Abstract

This study examines the composition, vertical zonation and drivers of mobile abyssal and hadal faunal assemblages to understand the environmental patterns underlying biological organisation at lower abyssal and hadal depths. Biological data were analysed from 96 baited lander deployments across five North-West Pacific subduction trenches and one triple trench junction (the Mariana Trench, Philippine Trench, Ryukyu Trench, Japan Trench, Izu-Ogasawara Trench and Boso Triple Junction) and combined with environmental metrics of terrain geomorphology and oceanography at deployment locations. Hierarchical clustering revealed three depth-driven faunal zones, representing an abyssal-hadal transition community (∼5500–6500 m), an upper hadal community (∼7000–7500 m) and a lower hadal community (>8500 m). Clustering results support an abyssal-hadal ecotone >6500 m depth and a further hadal transition ∼8000 m. Environmental factors explained 40.4% of community structure, with depth and location as main contributors to the final model.
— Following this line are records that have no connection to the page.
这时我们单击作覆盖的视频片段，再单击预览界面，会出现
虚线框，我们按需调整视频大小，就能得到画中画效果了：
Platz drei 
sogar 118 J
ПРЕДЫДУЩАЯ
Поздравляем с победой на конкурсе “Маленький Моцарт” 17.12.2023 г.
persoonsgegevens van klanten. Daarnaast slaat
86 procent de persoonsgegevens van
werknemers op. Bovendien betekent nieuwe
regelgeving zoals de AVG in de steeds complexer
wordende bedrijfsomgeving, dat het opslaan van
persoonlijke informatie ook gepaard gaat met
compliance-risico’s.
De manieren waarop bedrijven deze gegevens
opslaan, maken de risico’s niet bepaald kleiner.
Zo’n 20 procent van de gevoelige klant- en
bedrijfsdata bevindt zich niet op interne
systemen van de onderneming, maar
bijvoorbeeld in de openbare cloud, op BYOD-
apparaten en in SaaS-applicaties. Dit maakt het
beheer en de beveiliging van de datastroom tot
These factors, through the latter's relationships with surface oceanography and productivity, were also key determinants of relative abundance, diversity, richness and the total relative abundance of dominant faunal groups and families among deployments. Results suggest limited ecological effects of intra-trench environmental variability, and highlight a need for further high-resolution studies sampling a range of environmental conditions and their associated biodiversity within individual hadal features.